One of the curious and enduring trends of the post-GFC period has been the almost unwavering confidence of business owners and managers in the prospects for the economy.

Since about mid-2009, business confidence measures have risen steadily and the latest set of numbers suggests the trend is showing no signs of ending.

According to Dun & Bradstreet’s latest business expectations survey, profit expectations for the March quarter of 2011 are at seven-year highs. Sales expectations are not far behind, at their highest point since December 2003.

But as we’ve seen for the last 12 months, business confidence appears to be tracking well ahead of actual business conditions.

Indeed, D&B’s figures on actual business conditions would suggest things remain very patchy.

While 34% of firms increased sales in the quarter, 19% saw sales drop. While 23% of firms increased profits, 17% saw profits fall. While 14% of firms increased staff numbers, 8% shed workers.

While the underlying trend does seem to be heading in the right direction, there is a bit of sense that executives continue to predict – or perhaps hope – for a recovery that is really yet to match their expectations.

So how do entrepreneurs interpret this data?

On the positive side, your customers are looking for ways to grow, and they are looking to invest in products and services that can facilitate that growth. Inventory levels and capital investment is rising, although the rate of increase clearly differs markedly from sector to sector.

Customers are willing to listen and prepared to spend.

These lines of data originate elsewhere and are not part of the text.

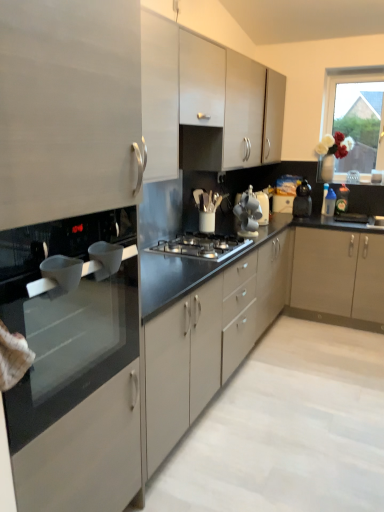 Question: Can you confirm if black matte countertop at center, which ranks as the first countertop in back-to-front order, is wider than stainless steel gas stove at center?

Choices:
 (A) no
 (B) yes

Answer: (B)

Question: From a real-world perspective, is black matte countertop at center, which ranks as the first countertop in back-to-front order, on top of stainless steel gas stove at center?

Choices:
 (A) yes
 (B) no

Answer: (B)

Question: Does black matte countertop at center, which ranks as the 2th countertop in front-to-back order, have a larger size compared to stainless steel gas stove at center?

Choices:
 (A) no
 (B) yes

Answer: (B)

Question: Does black matte countertop at center, which ranks as the 2th countertop in front-to-back order, have a smaller size compared to stainless steel gas stove at center?

Choices:
 (A) no
 (B) yes

Answer: (A)

Question: Considering the relative positions of black matte countertop at center, which ranks as the first countertop in back-to-front order, and stainless steel gas stove at center in the image provided, is black matte countertop at center, which ranks as the first countertop in back-to-front order, behind stainless steel gas stove at center?

Choices:
 (A) no
 (B) yes

Answer: (A)

Question: From a real-world perspective, is black matte countertop at center, which ranks as the first countertop in back-to-front order, below stainless steel gas stove at center?

Choices:
 (A) yes
 (B) no

Answer: (A)

Question: Would you consider stainless steel gas stove at center to be distant from white glass vase at upper right?

Choices:
 (A) no
 (B) yes

Answer: (B)

Question: Considering the relative sizes of stainless steel gas stove at center and white glass vase at upper right in the image provided, is stainless steel gas stove at center shorter than white glass vase at upper right?

Choices:
 (A) yes
 (B) no

Answer: (A)

Question: Does stainless steel gas stove at center lie behind white glass vase at upper right?

Choices:
 (A) yes
 (B) no

Answer: (B)

Question: Is stainless steel gas stove at center positioned with its back to white glass vase at upper right?

Choices:
 (A) yes
 (B) no

Answer: (B)

Question: Is stainless steel gas stove at center located outside white glass vase at upper right?

Choices:
 (A) yes
 (B) no

Answer: (A)

Question: Does stainless steel gas stove at center have a larger size compared to white glass vase at upper right?

Choices:
 (A) no
 (B) yes

Answer: (A)

Question: Can you confirm if black plastic kettle at right is positioned to the left of white ceramic cups at center, which is the second appliance in back-to-front order?

Choices:
 (A) no
 (B) yes

Answer: (A) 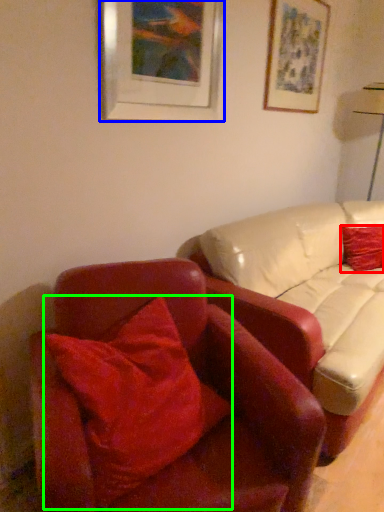 Question: Which object is positioned farthest from pillow (highlighted by a red box)? Select from picture frame (highlighted by a blue box) and pillow (highlighted by a green box).

Choices:
 (A) picture frame
 (B) pillow

Answer: (B) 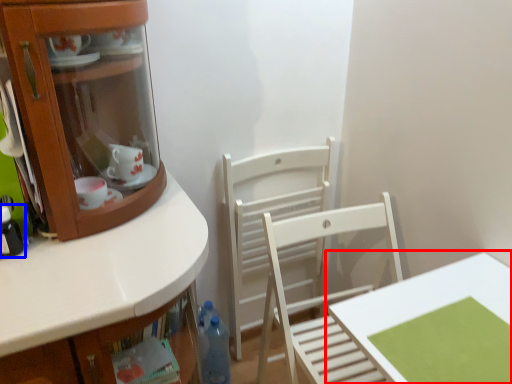 Question: Among these objects, which one is nearest to the camera, table (highlighted by a red box) or bottle (highlighted by a blue box)?

Choices:
 (A) table
 (B) bottle

Answer: (A) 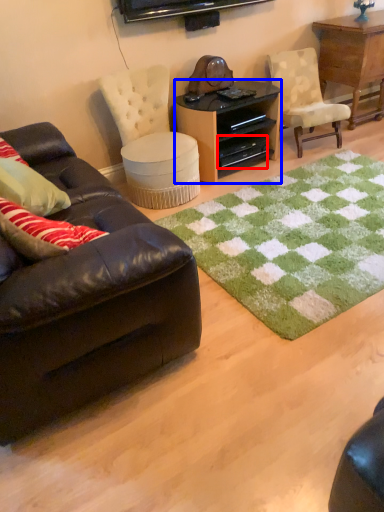 Question: Among these objects, which one is nearest to the camera, drawer (highlighted by a red box) or desk (highlighted by a blue box)?

Choices:
 (A) drawer
 (B) desk

Answer: (B) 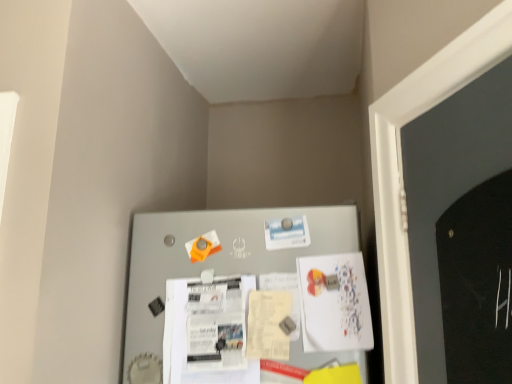 Question: From a real-world perspective, is white paper poster at center, which appears as the second poster when viewed from the left, under metallic gray bulletin board at center?

Choices:
 (A) yes
 (B) no

Answer: (A)

Question: Is white paper poster at center, the first poster when ordered from right to left, at the right side of metallic gray bulletin board at center?

Choices:
 (A) yes
 (B) no

Answer: (A)

Question: From a real-world perspective, is white paper poster at center, the first poster when ordered from right to left, on metallic gray bulletin board at center?

Choices:
 (A) no
 (B) yes

Answer: (A)

Question: Is white paper poster at center, the first poster when ordered from right to left, looking in the opposite direction of metallic gray bulletin board at center?

Choices:
 (A) yes
 (B) no

Answer: (A)

Question: Does white paper poster at center, the first poster when ordered from right to left, have a larger size compared to metallic gray bulletin board at center?

Choices:
 (A) yes
 (B) no

Answer: (B)

Question: Is white paper poster at center, the first poster when ordered from right to left, to the left of metallic gray bulletin board at center from the viewer's perspective?

Choices:
 (A) no
 (B) yes

Answer: (A)

Question: Does metallic gray bulletin board at center lie in front of white paper poster at center, which appears as the second poster when viewed from the left?

Choices:
 (A) yes
 (B) no

Answer: (A)

Question: Would you say metallic gray bulletin board at center contains white paper poster at center, the first poster when ordered from right to left?

Choices:
 (A) yes
 (B) no

Answer: (A)

Question: From the image's perspective, is metallic gray bulletin board at center over white paper poster at center, which appears as the second poster when viewed from the left?

Choices:
 (A) no
 (B) yes

Answer: (B)

Question: Can you confirm if metallic gray bulletin board at center is bigger than white paper poster at center, the first poster when ordered from right to left?

Choices:
 (A) no
 (B) yes

Answer: (B)

Question: Considering the relative sizes of metallic gray bulletin board at center and white paper poster at center, the first poster when ordered from right to left, in the image provided, is metallic gray bulletin board at center thinner than white paper poster at center, the first poster when ordered from right to left,?

Choices:
 (A) no
 (B) yes

Answer: (A)

Question: Could you tell me if metallic gray bulletin board at center is turned towards white paper poster at center, which appears as the second poster when viewed from the left?

Choices:
 (A) yes
 (B) no

Answer: (A)

Question: Can you confirm if white paper poster at center, positioned as the 1th poster in left-to-right order, is shorter than metallic gray bulletin board at center?

Choices:
 (A) yes
 (B) no

Answer: (A) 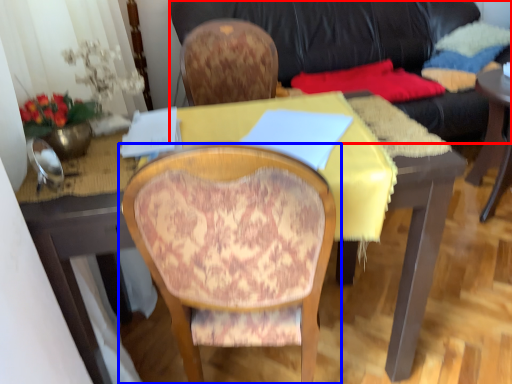 Question: Which object appears closest to the camera in this image, studio couch (highlighted by a red box) or chair (highlighted by a blue box)?

Choices:
 (A) studio couch
 (B) chair

Answer: (B) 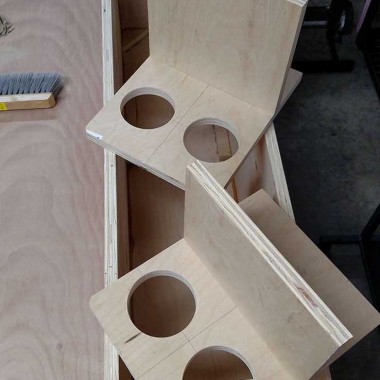 I want to click on bottom cup holder, so click(249, 317). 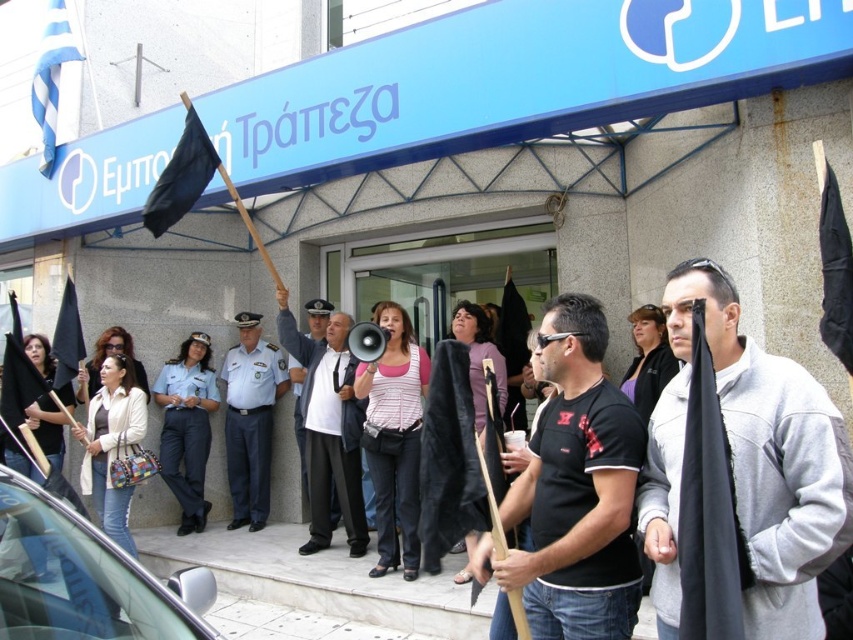 Question: Among these points, which one is farthest from the camera?

Choices:
 (A) (845, 513)
 (B) (283, 300)
 (C) (59, 332)
 (D) (144, 205)

Answer: (C)

Question: Considering the real-world distances, which object is closest to the blue and white striped fabric at upper left?

Choices:
 (A) gray matte jacket at center
 (B) black fabric flag at upper left

Answer: (B)

Question: Is white shirt at center above light blue uniform at center?

Choices:
 (A) yes
 (B) no

Answer: (A)

Question: Can you confirm if black matte shirt at center is positioned to the right of white shirt at center?

Choices:
 (A) no
 (B) yes

Answer: (B)

Question: Does black matte shirt at center have a smaller size compared to black fabric flag at left?

Choices:
 (A) yes
 (B) no

Answer: (B)

Question: Which point is farther to the camera?

Choices:
 (A) (692, 275)
 (B) (560, 404)
 (C) (57, 314)

Answer: (C) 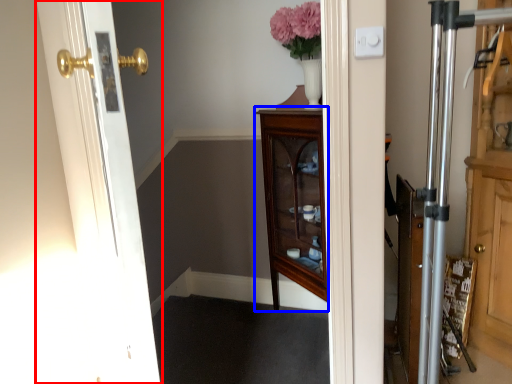 Question: Which point is further to the camera, door (highlighted by a red box) or furniture (highlighted by a blue box)?

Choices:
 (A) door
 (B) furniture

Answer: (B) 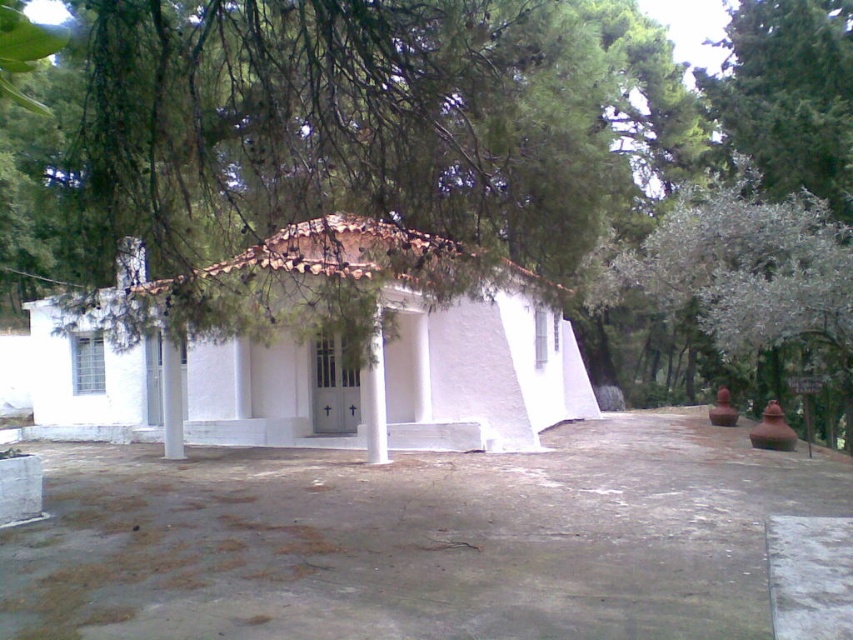 Question: In this image, where is white smooth hut at center located relative to white textured tree at right?

Choices:
 (A) below
 (B) above

Answer: (A)

Question: Does white textured tree at right have a greater width compared to white smooth column at center?

Choices:
 (A) yes
 (B) no

Answer: (A)

Question: Among these objects, which one is farthest from the camera?

Choices:
 (A) green leafy tree at center
 (B) white smooth column at center
 (C) white smooth hut at center
 (D) white textured tree at right

Answer: (B)

Question: Which object is closer to the camera taking this photo?

Choices:
 (A) white smooth hut at center
 (B) white smooth column at center
 (C) white textured tree at right

Answer: (A)

Question: Can you confirm if white smooth hut at center is positioned below white textured tree at right?

Choices:
 (A) yes
 (B) no

Answer: (A)

Question: Among these points, which one is nearest to the camera?

Choices:
 (A) (372, 432)
 (B) (728, 360)
 (C) (231, 115)
 (D) (482, 440)

Answer: (C) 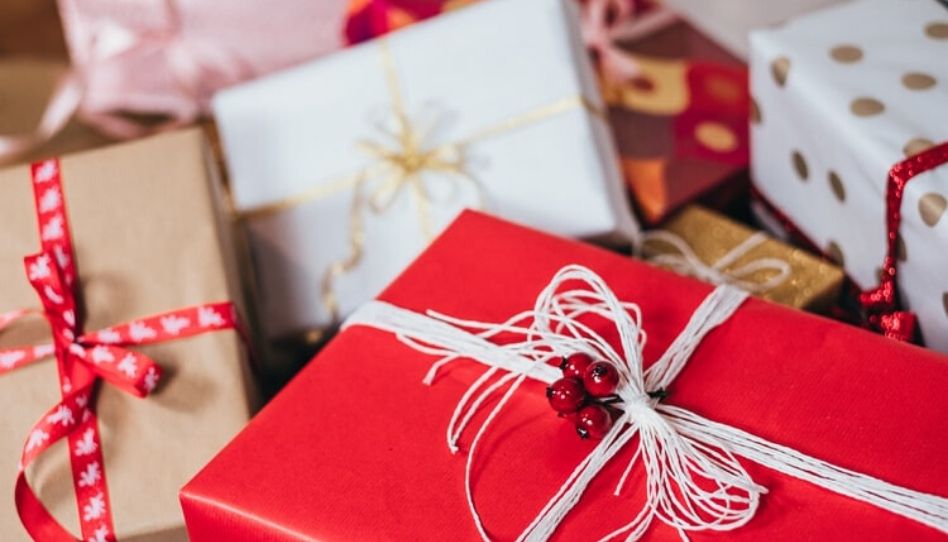 Image resolution: width=948 pixels, height=542 pixels. Identify the location of faux cranberries. (597, 383), (570, 400), (574, 369), (592, 425). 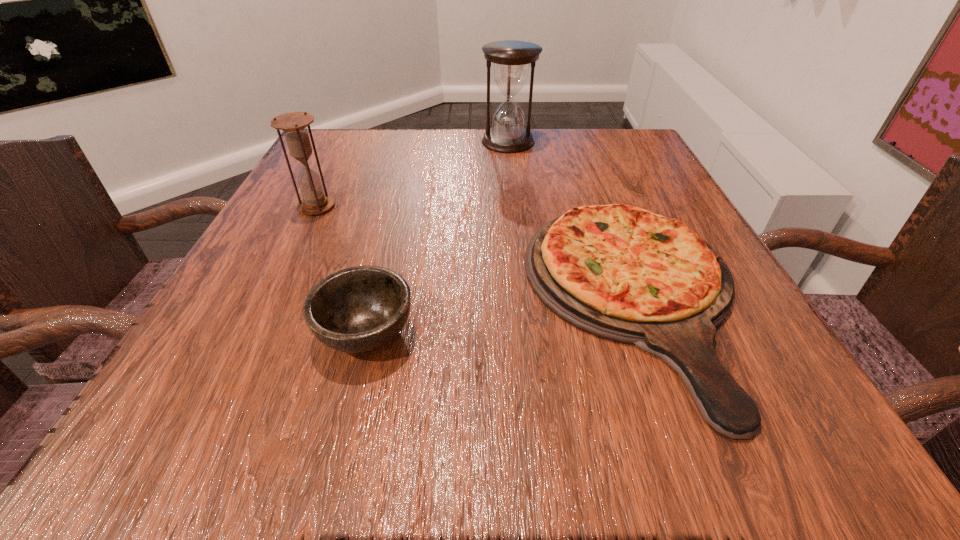 Identify which object is the third nearest to the taller hourglass. Please provide its 2D coordinates. Your answer should be formatted as a tuple, i.e. [(x, y)], where the tuple contains the x and y coordinates of a point satisfying the conditions above.

[(359, 309)]

Choose which object is the nearest neighbor to the third tallest object. Please provide its 2D coordinates. Your answer should be formatted as a tuple, i.e. [(x, y)], where the tuple contains the x and y coordinates of a point satisfying the conditions above.

[(622, 273)]

Identify the location of vacant space that satisfies the following two spatial constraints: 1. on the front side of the third object from right to left; 2. on the right side of the left hourglass. This screenshot has height=540, width=960. (254, 332).

At what (x,y) coordinates should I click in order to perform the action: click on free space that satisfies the following two spatial constraints: 1. on the back side of the bowl; 2. on the right side of the farther hourglass. Please return your answer as a coordinate pair (x, y). Looking at the image, I should click on (414, 141).

You are a GUI agent. You are given a task and a screenshot of the screen. Output one action in this format:
    pyautogui.click(x=<x>, y=<y>)
    Task: Click on the free space that satisfies the following two spatial constraints: 1. on the front side of the right hourglass; 2. on the right side of the shortest object
    The width and height of the screenshot is (960, 540).
    Given the screenshot: What is the action you would take?
    pyautogui.click(x=525, y=299) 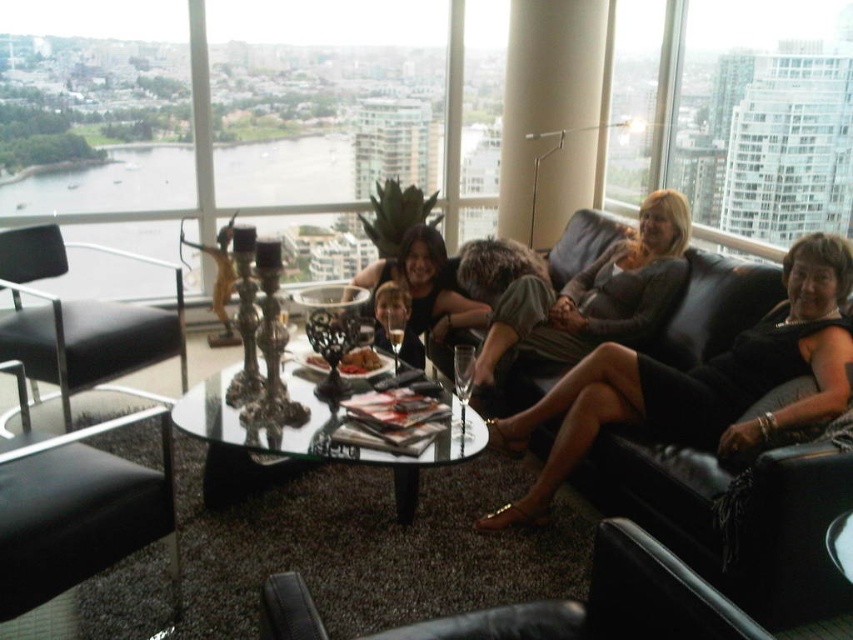 Question: Where is black leather armchair at left located in relation to matte black dress at center in the image?

Choices:
 (A) left
 (B) right

Answer: (A)

Question: Can you confirm if black leather armchair at lower center is bigger than black leather armchair at left?

Choices:
 (A) yes
 (B) no

Answer: (B)

Question: Does black leather dress at right appear over white glossy pole at upper center?

Choices:
 (A) yes
 (B) no

Answer: (B)

Question: Among these points, which one is nearest to the camera?

Choices:
 (A) (730, 440)
 (B) (183, 364)

Answer: (A)

Question: Which point is farther to the camera?

Choices:
 (A) (817, 266)
 (B) (38, 336)
 (C) (64, 461)

Answer: (B)

Question: Which of these objects is positioned closest to the black leather dress at right?

Choices:
 (A) black leather armchair at lower left
 (B) black leather armchair at lower center

Answer: (B) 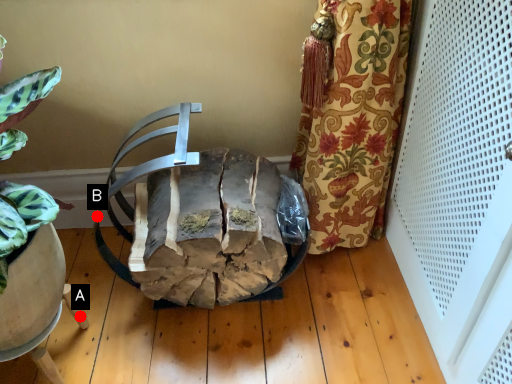 Question: Two points are circled on the image, labeled by A and B beside each circle. Which point is farther to the camera?

Choices:
 (A) A is further
 (B) B is further

Answer: (B) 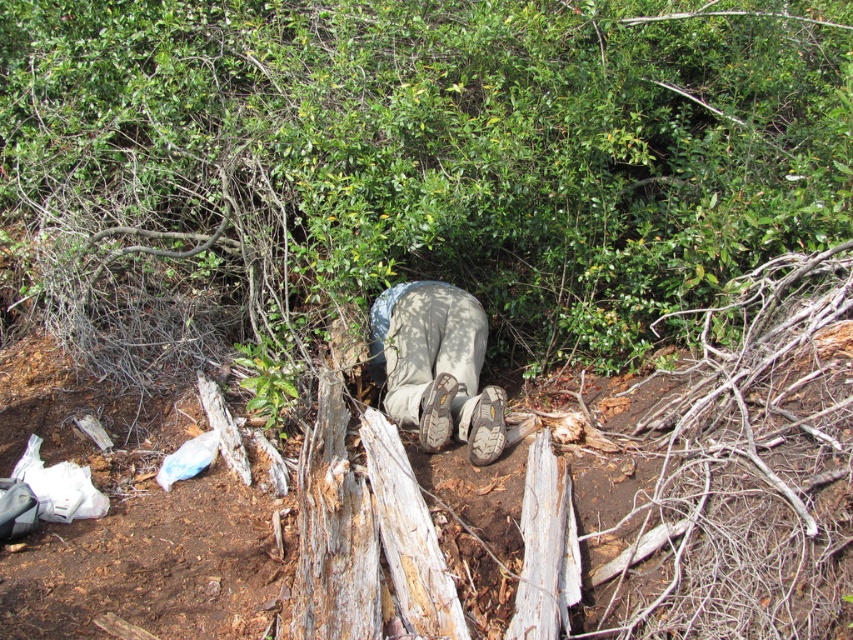 Question: Does rough bark tree trunk at center have a greater width compared to brown suede shoe at lower center?

Choices:
 (A) no
 (B) yes

Answer: (B)

Question: Estimate the real-world distances between objects in this image. Which object is closer to the white weathered wood at lower center?

Choices:
 (A) brown suede shoe at center
 (B) brown suede boots at center

Answer: (A)

Question: Which of the following is the closest to the observer?

Choices:
 (A) (488, 237)
 (B) (534, 620)
 (C) (489, 442)

Answer: (B)

Question: Can you confirm if rough bark tree trunk at center is thinner than brown suede shoe at center?

Choices:
 (A) no
 (B) yes

Answer: (A)

Question: Which object appears closest to the camera in this image?

Choices:
 (A) brown suede boots at center
 (B) brown suede shoe at center

Answer: (A)

Question: Can you confirm if white weathered wood at lower center is bigger than brown suede shoe at center?

Choices:
 (A) no
 (B) yes

Answer: (B) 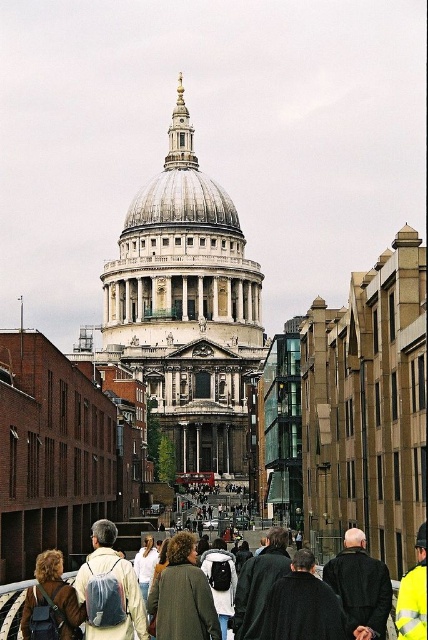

However, closing deals doesn’t look like getting any easier. Customers might be optimistic, but until they see that optimism convert to hard results, they will remain cautious. Being prepared to negotiate and customise products and solutions to close deals will remain crucial.

Finally, interest rates remain the real wildcard. More than a third of businesses surveyed by D&B said rates remain the biggest influence on their business and while economists are tipping we will get a few months without a rate rise, it will come sometime in the first half of 2011.

If actual business conditions haven’t improved by the time rates rise again, this patchy environment will be prolonged.